Activation of complement by monoclonal antibodies that target cell-associated β₂-microglobulin: implications for cancer immunotherapy.

β₂-Microglobulin (β2M), the light chain of the class I major histocompatibilty complex (MHC-I), is a promising tumor target for monoclonal antibodies (mAbs) in cancer immunotherapy. Several reports indicate that chelation of cell-associated β2M by specific mouse mAbs promotes tumor cell destruction by inducing apoptosis or other cytotoxic signaling pathways. Human mAbs employed in cancer therapy are usually IgG1, which mediates cell-killing by effector mechanisms including complement dependent cytotoxicity (CDC). The analogous mouse IgG2a and IgG2b isotypes are similarly effective in activating complement. Therefore, we examined the complement-activating properties of anti-β2M mouse mAbs 1B749 (IgG2a) and HB28 (IgG2b) when either mAb was bound to tumor cell lines or normal cells; we compared these β2M-specific mAbs with mouse mAb W6/32 (IgG2a), specific for human leukocyte antigens in the MHC-I heavy chain. All three mAbs bind to most human cell lines and normal cells in approximately equal amounts, consistent with a 1:1 stoichiometry for the HLA heavy chain in association with β2M. The three mAbs promote rapid C3b deposition and substantial CDC of human cell lines, and mAbs 1B749 and W6/32 have robust cytotoxic activity on reaction with normal mononuclear cells and platelets.
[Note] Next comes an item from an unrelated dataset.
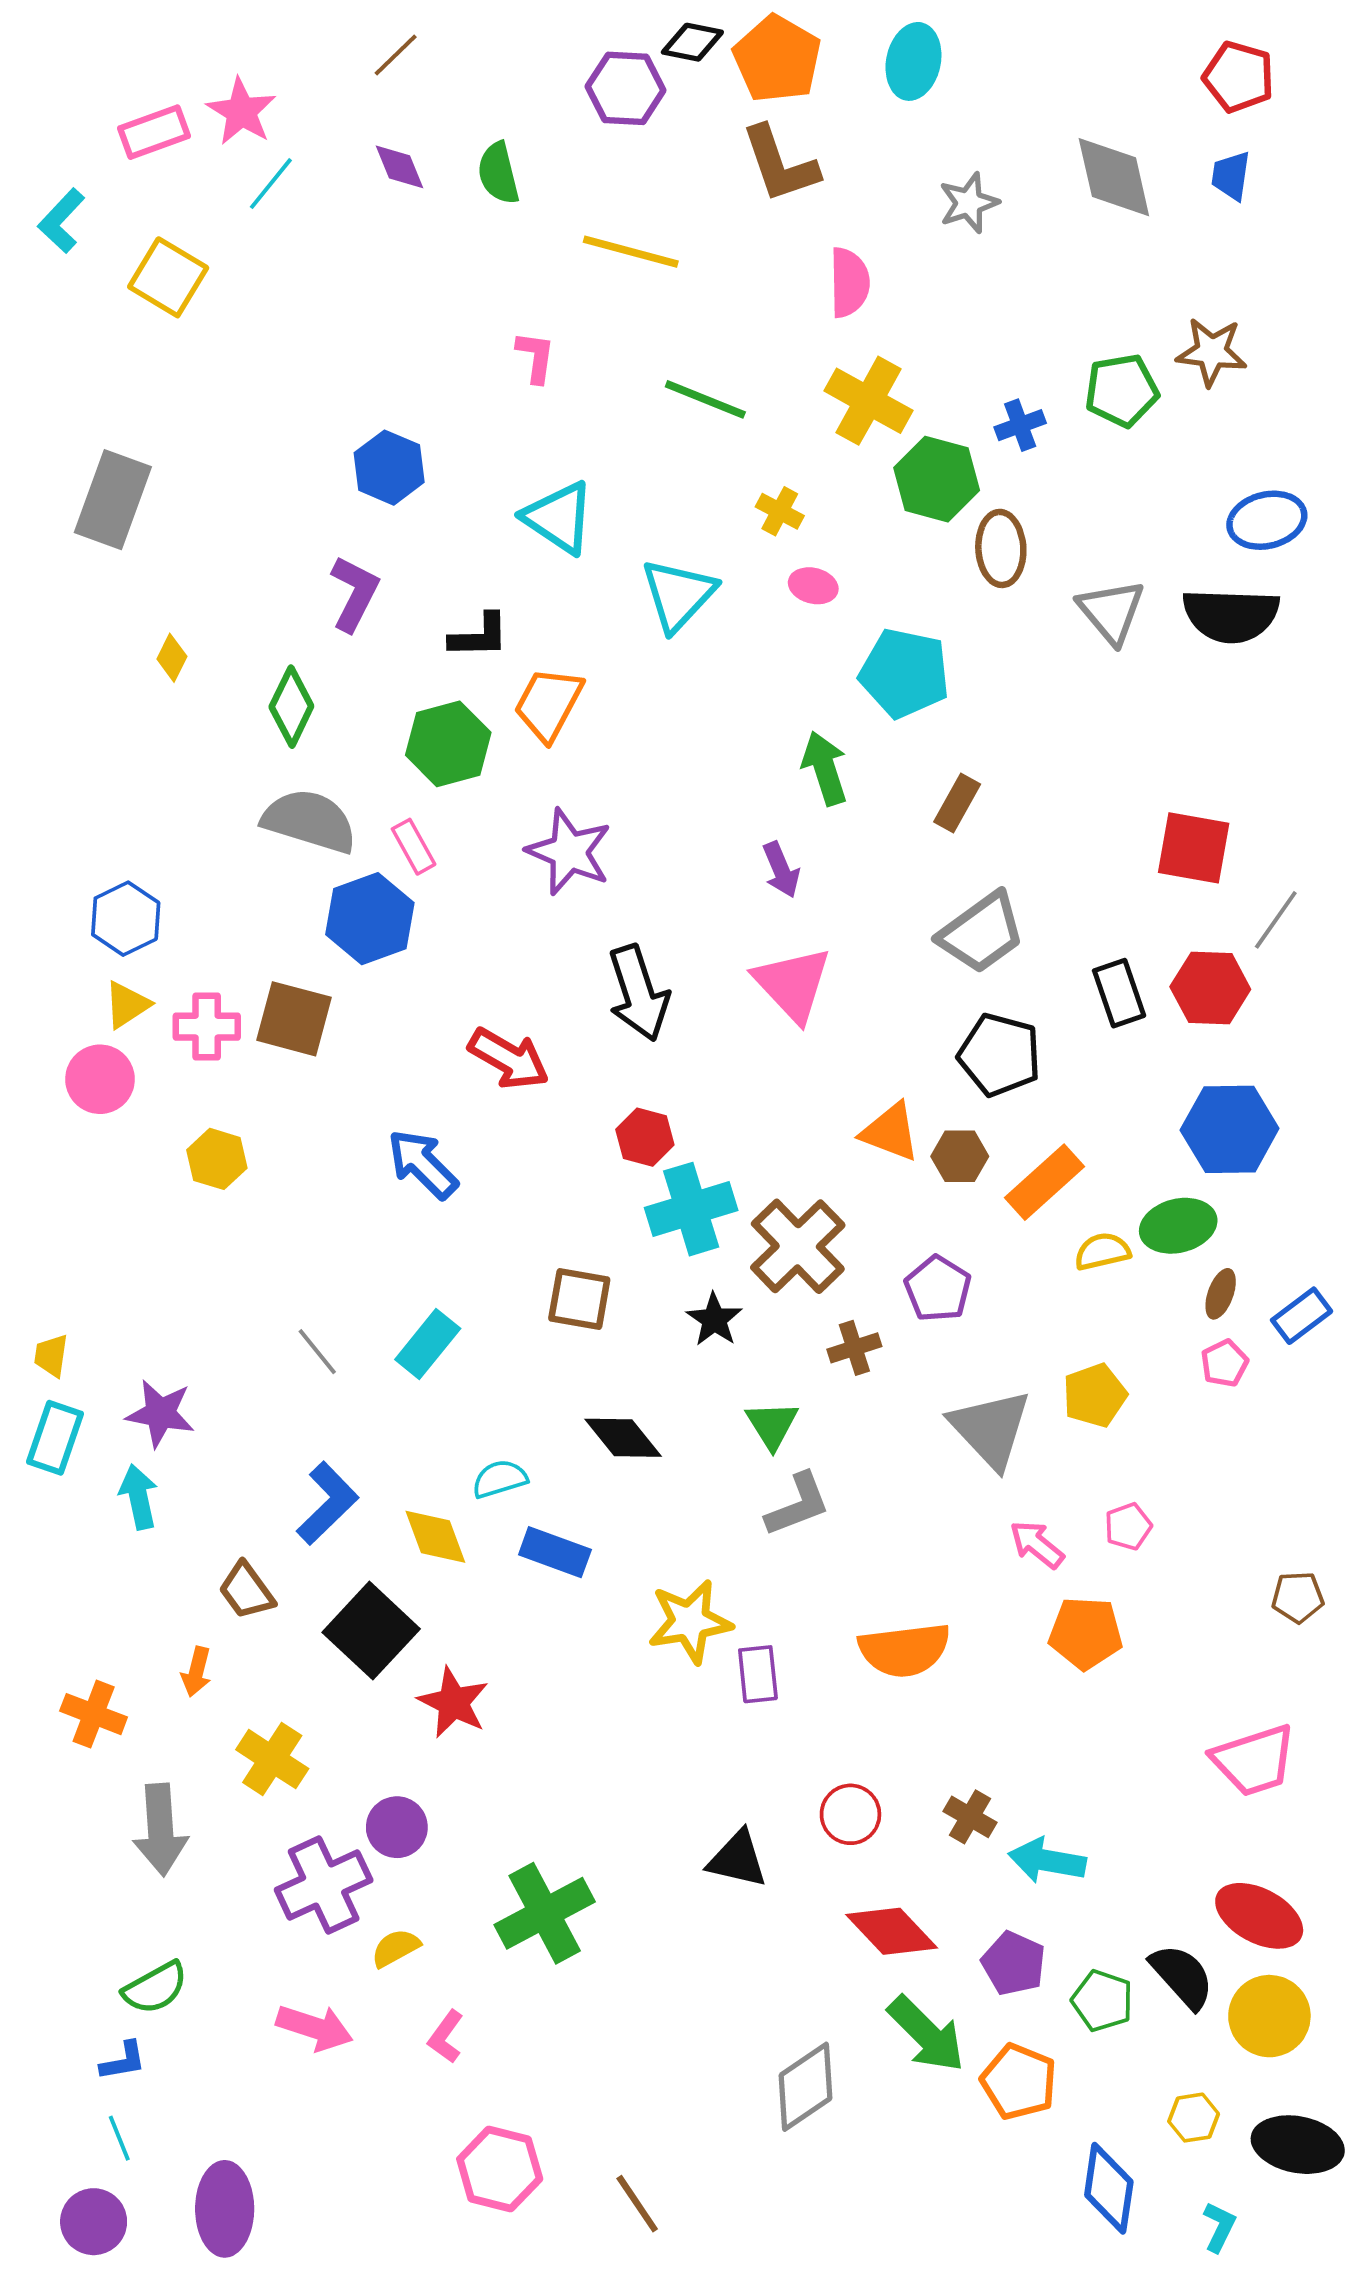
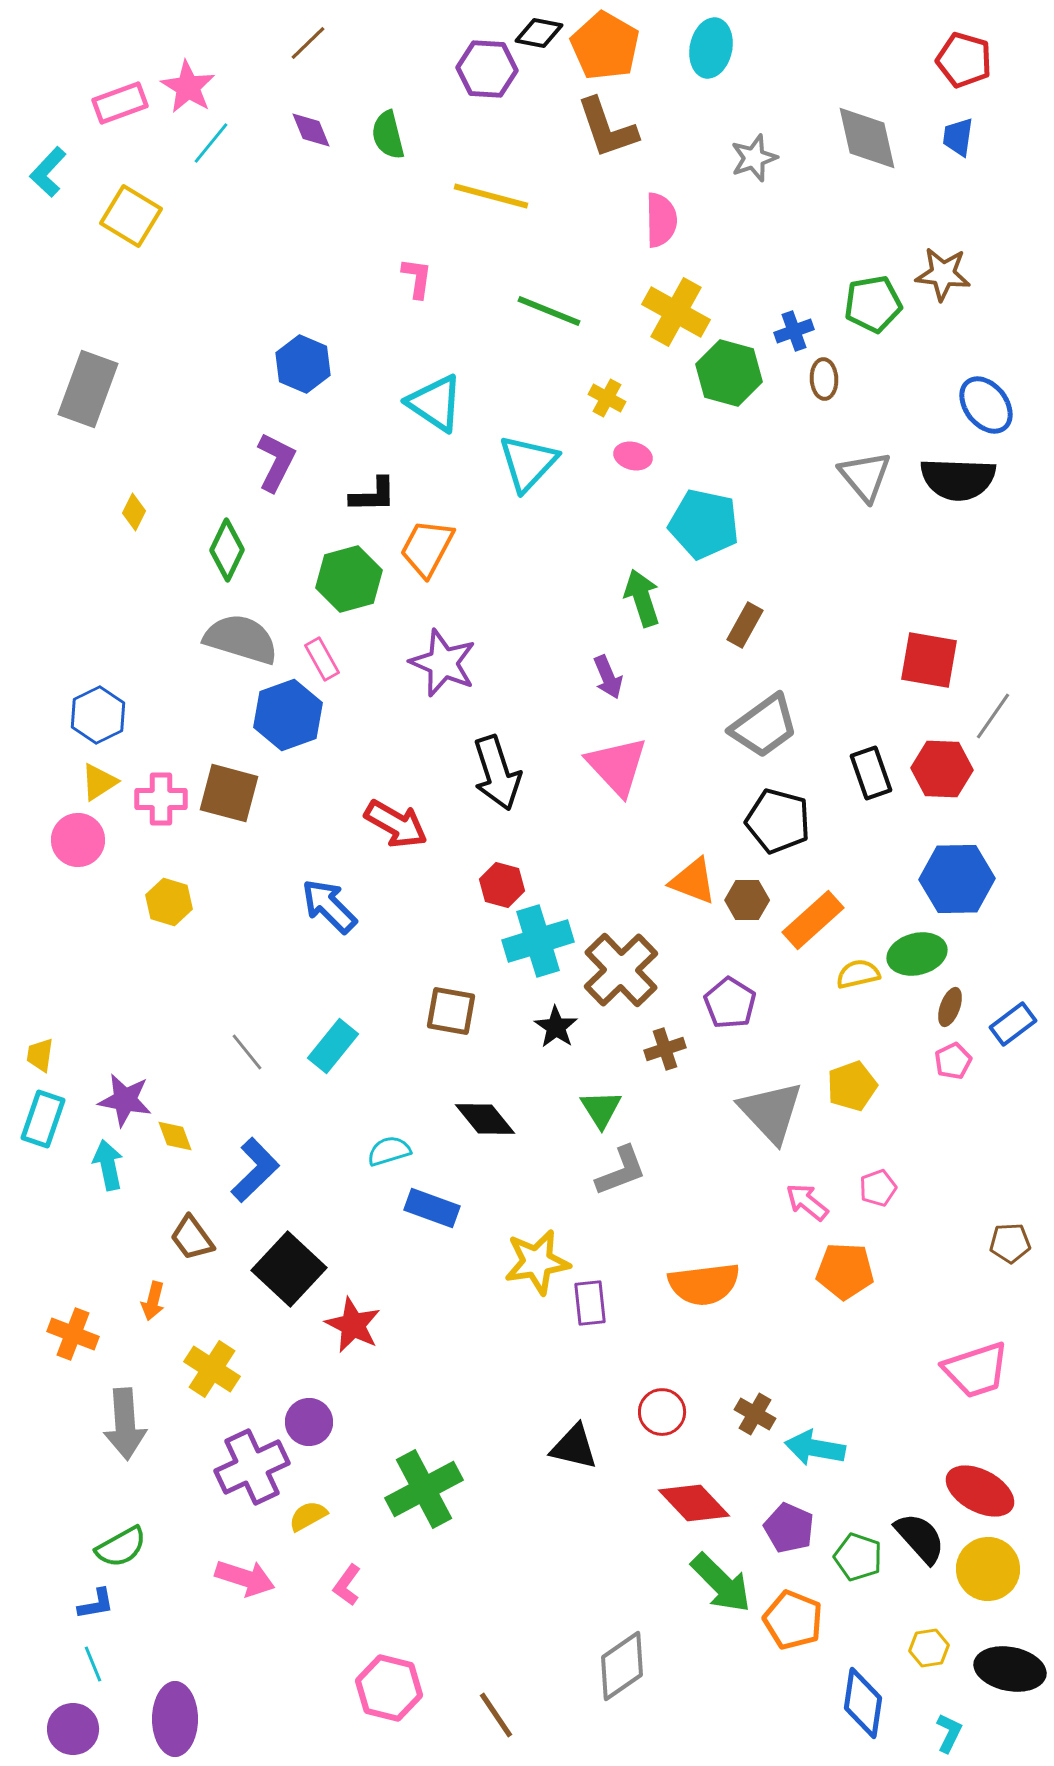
blue ellipse: (1267, 520) -> (986, 405), turned 66
brown ellipse: (1001, 548) -> (824, 379), moved, size x0.7
yellow diamond: (435, 1537) -> (175, 1136), moved, size x0.7
gray diamond: (806, 2087) -> (622, 1666), moved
Curiously, mAb HB28 induces modest C3b deposition and little CDC of normal cells, and its weaker complement-fixing activity was confirmed by ELISA. Based on these findings, we suggest that human IgG mAbs that target β2M for cancer immunotherapy be selected or engineered so as not to activate complement, thus eliminating the potential adverse effects of complement-mediated lysis of normal cells.